Regardless of how a community decides to select its civilian review board members, it should be just that – a civilian review board, made up of people from the community who live with the effects of policing decisions, not current, former, or future members of the police department. This prevents police interests from putting their thumb on the scale when complaints are considered and gives communities a better chance at democratic control over policing that can lead to real accountability.

Meaningful disciplinary power

Too often, CRBs play too advisory a role. While many Connecticut towns are structured so that legislative bodies or their agencies (like CRBs) cannot oversee executive agencies like the police department, there are still ways to ensure CRBs are not “paper tigers” – left without the ability to do anything about any misconduct they uncover.

Strategies to give CRBs power include agreed-upon discipline guidelines, negotiated and set forth in advance. These would require the ultimate disciplinary authority for police in town (typically the police chief) to apply those disciplinary guidelines in every case when the CRB finds misconduct. Or they can take the form of having public hearings in which the police chief must answer to the board and, more importantly, the people, if they deviate from CRB discipline recommendations. A number of possible solutions exist, but the first step for a town looking to establish a strong CRB is to identify this potential roadblock often created by police, and work to avoid it.

Budget

Finally, perhaps the most important single ingredient is entirely up to local politicians: the budget of a CRB. Underfunding leads to too few investigations, too little oversight, and too much deference to police.

There are different options for ensuring a CRB has enough funding to fulfill its mission of police accountability. One is indexing CRB funding to police budgets, to guarantee that CRB funding is always proportionate to the police department. Some have proposed municipalities guarantee funding at a level equivalent to 5-10% of a police department’s budget, which, to its detriment, does not reduce funding for policing but does ensure funding for a CRB. Another indexing option is to require that the police department’s budget never exceed a certain percentage of the CRB’s budget. And a third option is to divest a specific percentage of a police department’s budget and reinvest that money explicitly in to the CRB. Towns should mandate annual or biennial reviews to ensure the CRB is properly funded according to the volume of complaints it is receiving.

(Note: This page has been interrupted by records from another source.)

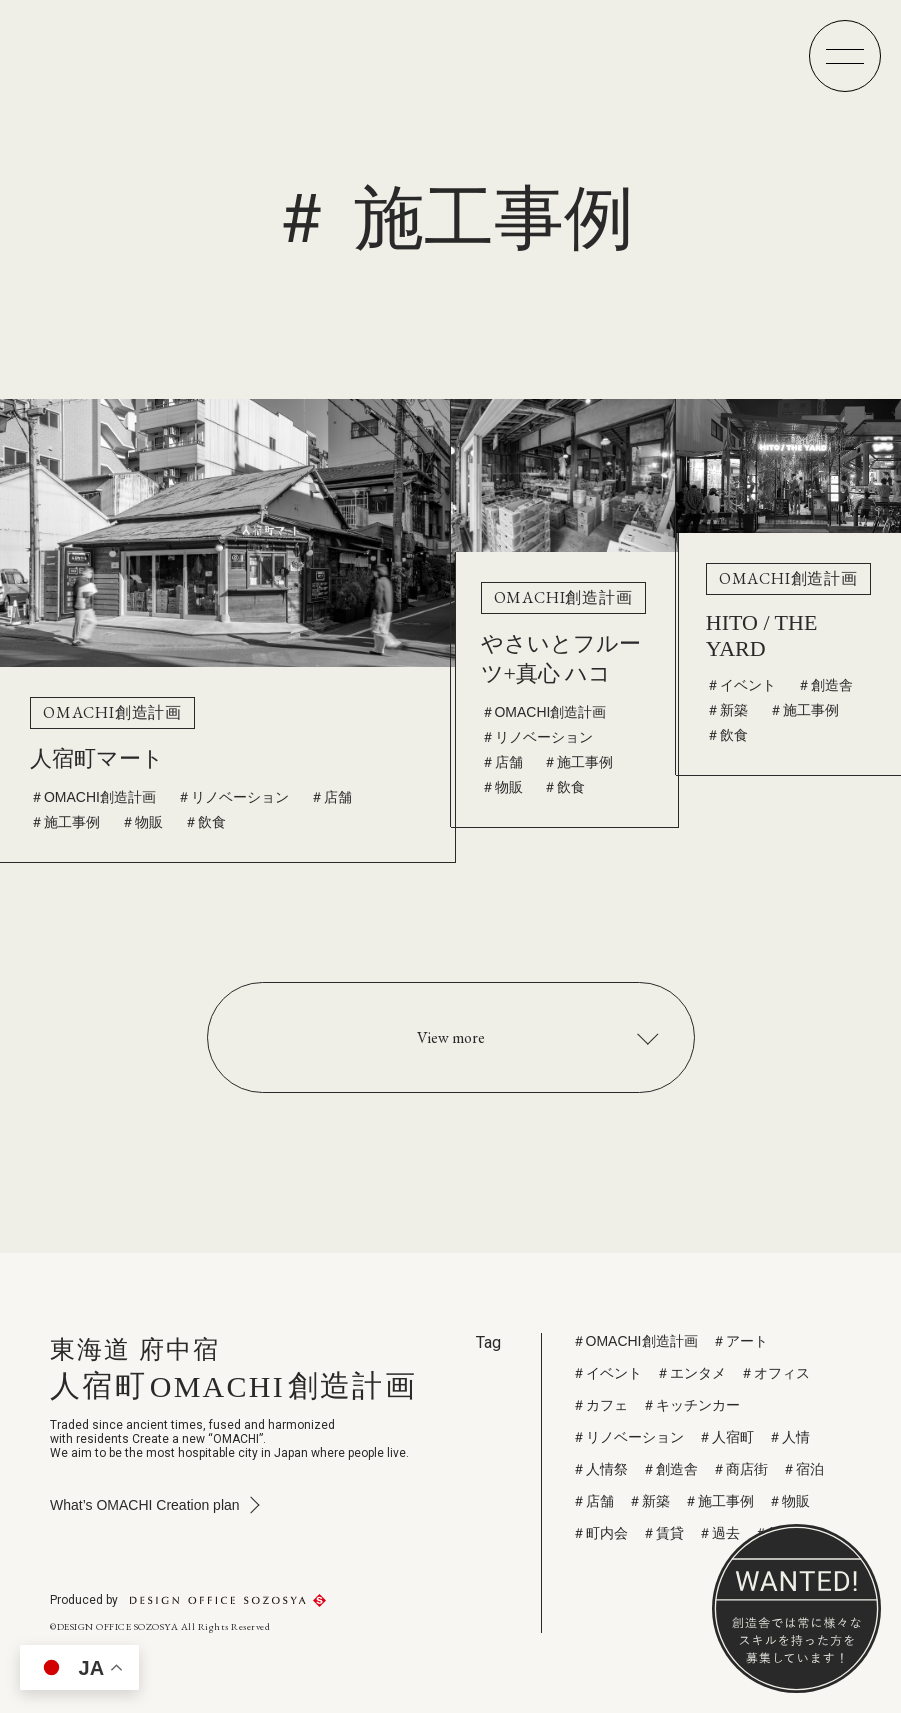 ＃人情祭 (600, 1469)
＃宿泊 (803, 1469)
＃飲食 (205, 819)
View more (451, 1037)
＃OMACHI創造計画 (93, 794)
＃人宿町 (726, 1437)
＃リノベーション (233, 794)
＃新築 (727, 708)
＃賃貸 (663, 1533)
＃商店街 (740, 1469)
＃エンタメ (691, 1373)
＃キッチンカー (691, 1405)
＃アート (740, 1341)
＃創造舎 (825, 683)
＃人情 (789, 1437)
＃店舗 (331, 794)
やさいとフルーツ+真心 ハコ (561, 656)
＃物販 (142, 819)
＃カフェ (600, 1405)
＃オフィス (775, 1373)
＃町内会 (600, 1533)
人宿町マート (97, 755)
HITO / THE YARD (762, 633)
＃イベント (741, 683)
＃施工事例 (65, 819) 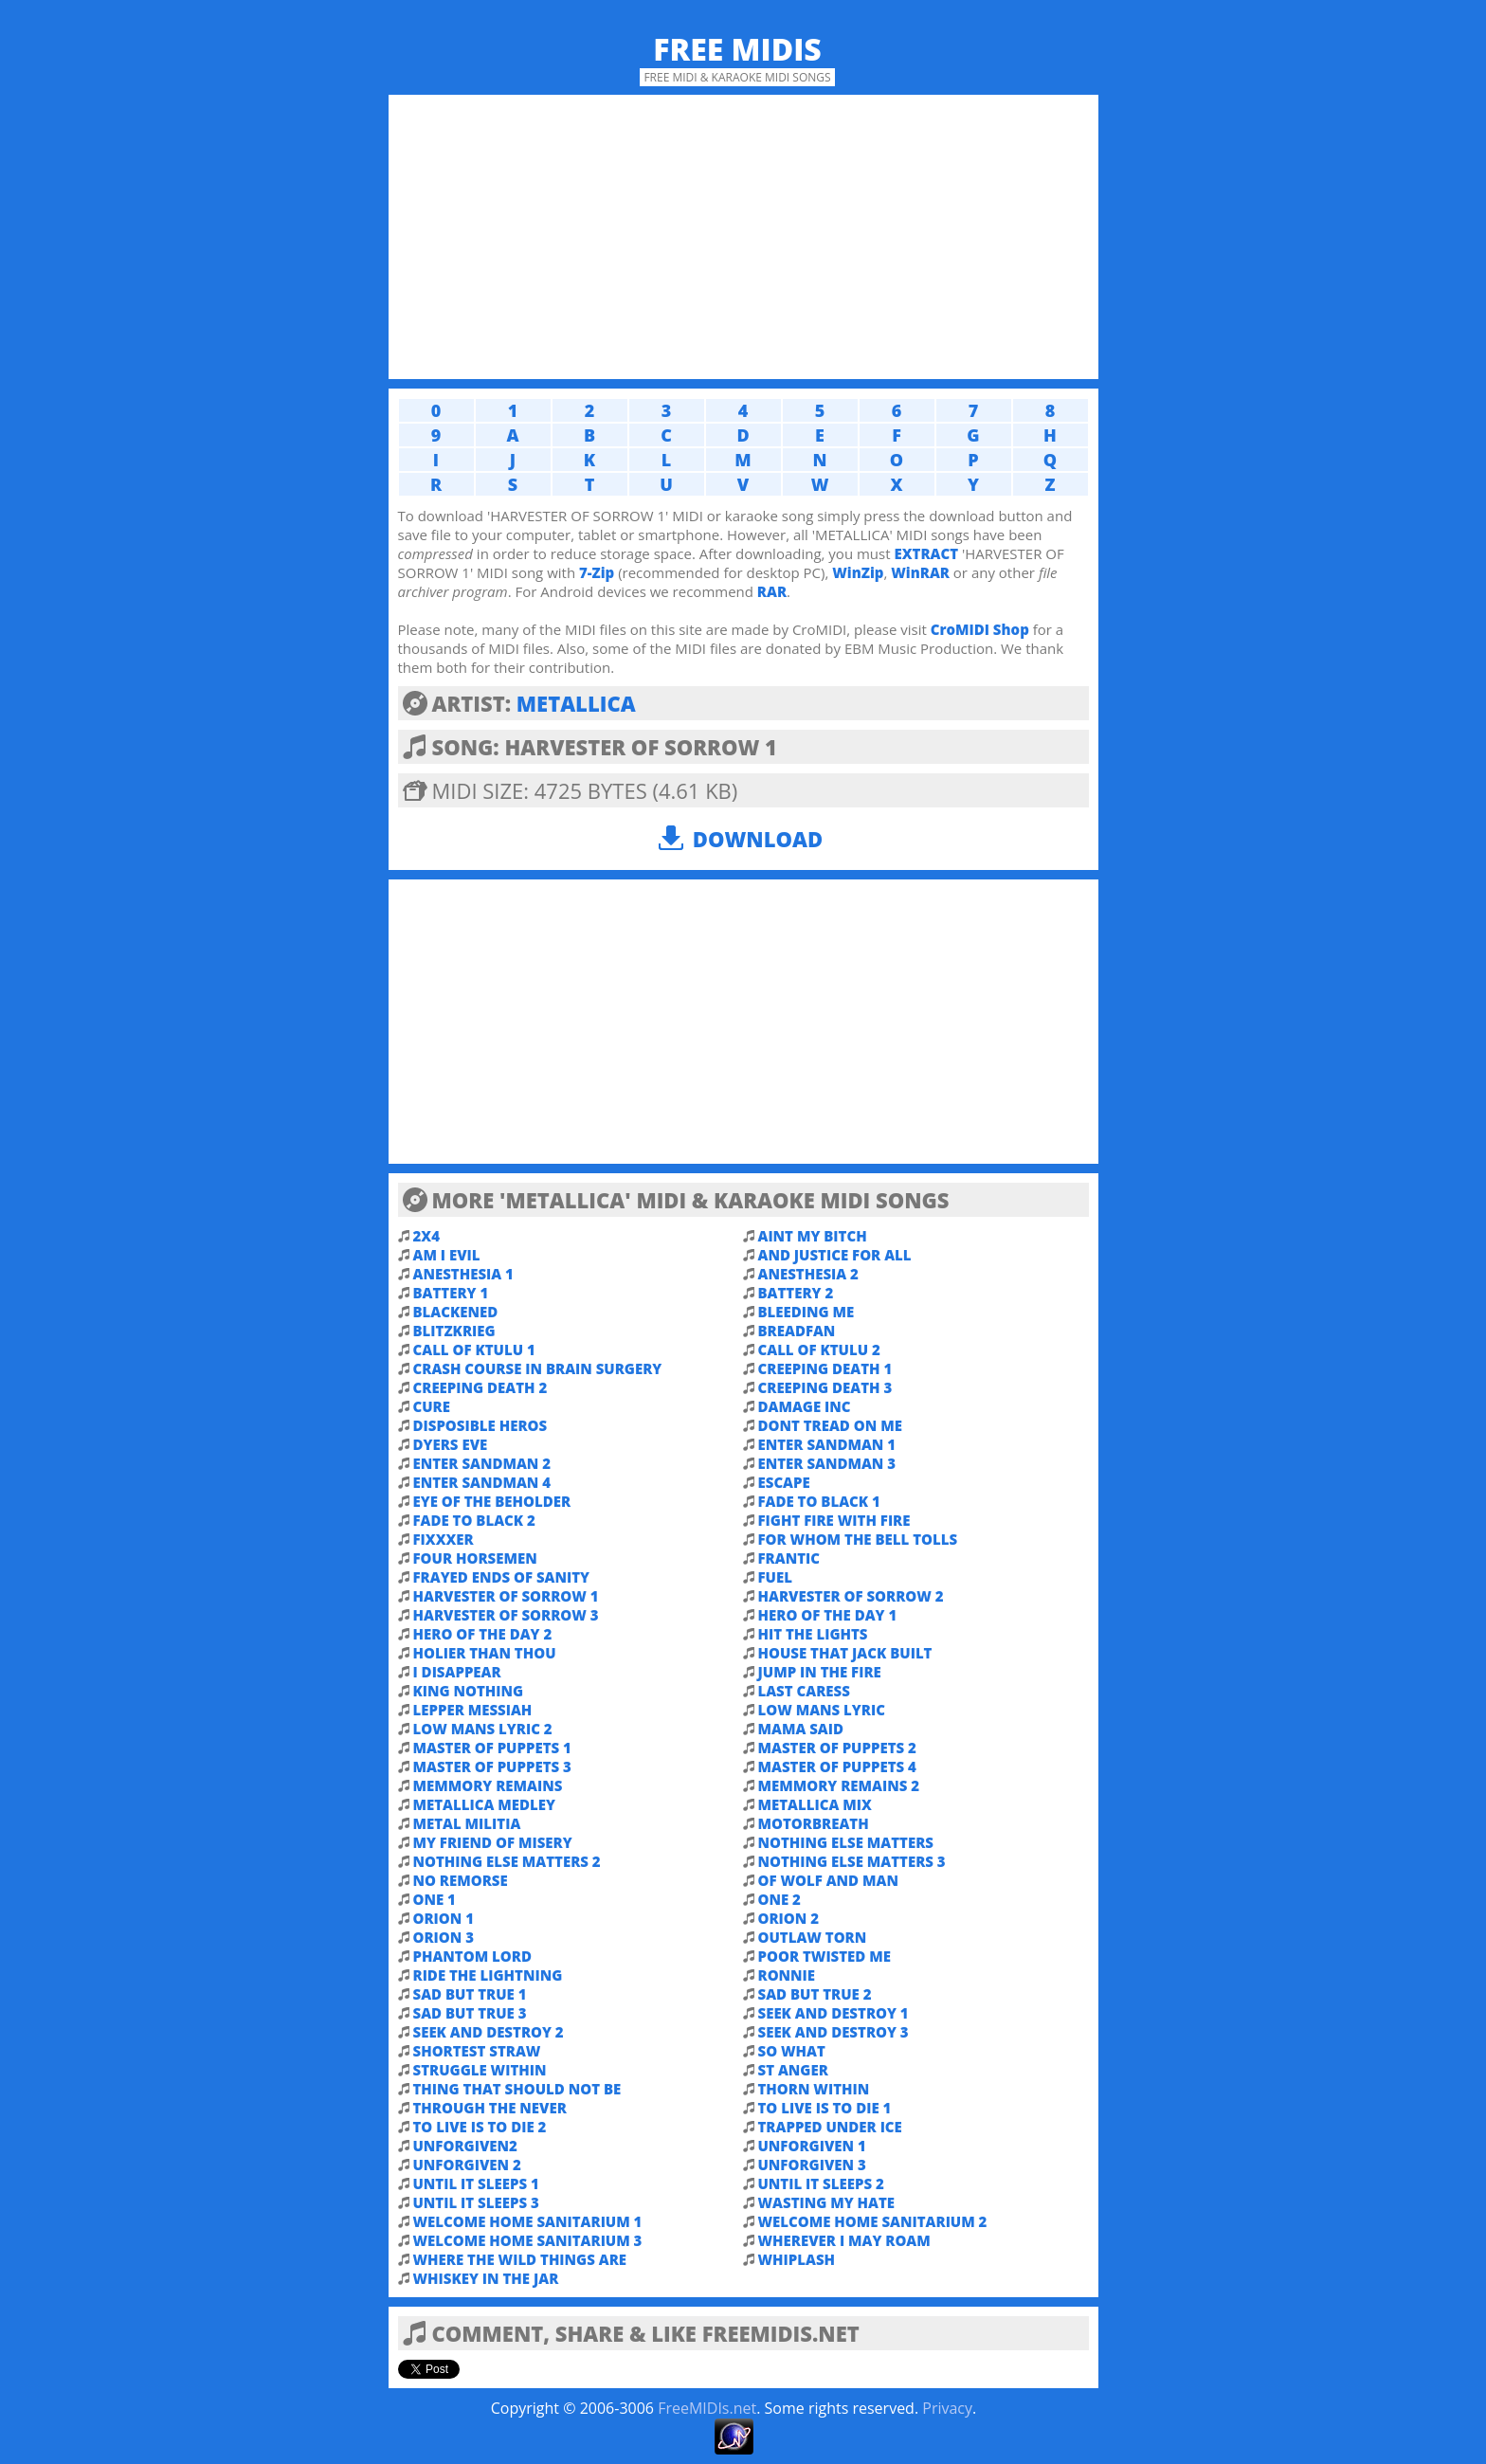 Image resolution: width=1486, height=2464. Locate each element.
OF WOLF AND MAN (828, 1880)
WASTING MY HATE (827, 2202)
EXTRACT (926, 553)
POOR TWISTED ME (825, 1956)
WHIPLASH (797, 2259)
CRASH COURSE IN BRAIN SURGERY (537, 1368)
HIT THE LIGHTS (813, 1633)
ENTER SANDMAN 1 (827, 1444)
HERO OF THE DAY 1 (827, 1614)
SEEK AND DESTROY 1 (833, 2012)
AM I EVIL (446, 1254)
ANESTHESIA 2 (808, 1273)
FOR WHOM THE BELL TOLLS (858, 1539)
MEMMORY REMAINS (488, 1785)
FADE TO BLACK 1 (819, 1501)
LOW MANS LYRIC (821, 1709)
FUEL (775, 1576)
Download (758, 838)
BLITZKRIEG (454, 1330)
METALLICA (576, 703)
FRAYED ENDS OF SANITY (501, 1576)
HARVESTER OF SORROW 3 (506, 1614)
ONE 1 (434, 1899)
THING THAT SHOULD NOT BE (517, 2088)
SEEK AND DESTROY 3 (833, 2031)
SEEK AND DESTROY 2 (488, 2031)
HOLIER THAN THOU (484, 1652)
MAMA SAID (800, 1728)
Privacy (947, 2408)
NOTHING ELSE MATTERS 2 (507, 1861)
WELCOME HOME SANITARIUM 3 (528, 2240)
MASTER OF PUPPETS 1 (492, 1747)
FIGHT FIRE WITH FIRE (834, 1520)
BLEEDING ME (806, 1311)
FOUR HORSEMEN (475, 1558)
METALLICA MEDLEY (484, 1804)
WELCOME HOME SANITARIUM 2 (873, 2221)
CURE (431, 1406)
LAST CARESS (804, 1690)
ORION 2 (788, 1918)
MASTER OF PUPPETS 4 (837, 1766)
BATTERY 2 (796, 1292)
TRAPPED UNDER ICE (830, 2126)
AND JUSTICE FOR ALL (835, 1254)
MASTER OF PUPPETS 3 (492, 1766)
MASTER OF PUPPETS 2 (837, 1747)
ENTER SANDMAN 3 (827, 1463)
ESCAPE (784, 1482)
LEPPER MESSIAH (473, 1709)
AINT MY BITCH (812, 1235)
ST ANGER (793, 2069)
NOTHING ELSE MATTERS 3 (852, 1861)
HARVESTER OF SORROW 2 (851, 1595)
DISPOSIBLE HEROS (480, 1425)
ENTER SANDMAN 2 (482, 1463)
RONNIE (787, 1975)
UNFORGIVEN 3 (812, 2164)
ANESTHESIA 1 (463, 1273)
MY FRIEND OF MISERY (492, 1842)
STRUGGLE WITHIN (480, 2069)
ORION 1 (443, 1918)
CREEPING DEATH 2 (480, 1387)
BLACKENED (455, 1311)
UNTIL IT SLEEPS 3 (476, 2202)
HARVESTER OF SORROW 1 (506, 1595)
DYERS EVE (450, 1444)
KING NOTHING (468, 1690)
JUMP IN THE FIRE (819, 1671)
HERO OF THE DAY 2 (483, 1633)
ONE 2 (779, 1899)
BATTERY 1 (451, 1292)
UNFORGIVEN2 (465, 2145)
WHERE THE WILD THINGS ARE (520, 2259)
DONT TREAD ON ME (830, 1425)
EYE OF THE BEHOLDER (492, 1501)
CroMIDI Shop (980, 629)
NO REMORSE (460, 1880)
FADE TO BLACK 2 (474, 1520)
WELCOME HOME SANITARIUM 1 (528, 2221)
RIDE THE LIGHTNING (488, 1975)
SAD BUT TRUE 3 (470, 2012)
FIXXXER (443, 1539)
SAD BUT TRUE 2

Regardless of how a town ensures resources for its CRB, a separate budget that is not controlled by the police department provides the kind of secure funding a CRB needs to employ staff, train volunteers, have the capacity to receive and review all citizen complaints, and have resources to provide big-picture review and feedback on policing practices and policies in the municipality.

Reimagining CRBs

If a town creates a CRB using the tools contained in PA 20-1 and with the intent to avoid barriers that have historically limited their effectiveness, real change can happen. At a time when many people are demanding a complete rethink of policing, it is also possible to reimagine the role of CRBs.

If correctly empowered, CRBs can look not only at individual instances of police misconduct, but at local policing patterns and practices with a wide lens, and make changes. For example, communities that are often the targets of police violence are also frequently underserved by the police with longer response times, more open cases, and less safety. A CRB focused on accountability could investigate those patterns and propose policies to reallocate police responsibilities to other, non-policing service providers, or to remove areas of police responsibility.

Using new tools and better structuring to avoid past problems with effectiveness is important for making CRBs better at the police accountability they’re intended to address. Just as important is reconsidering the scope of CRB work to make inroads into divesting from policing and investing into things that make our towns and cities safe and healthy, like education, healthcare, jobs, housing, and food security.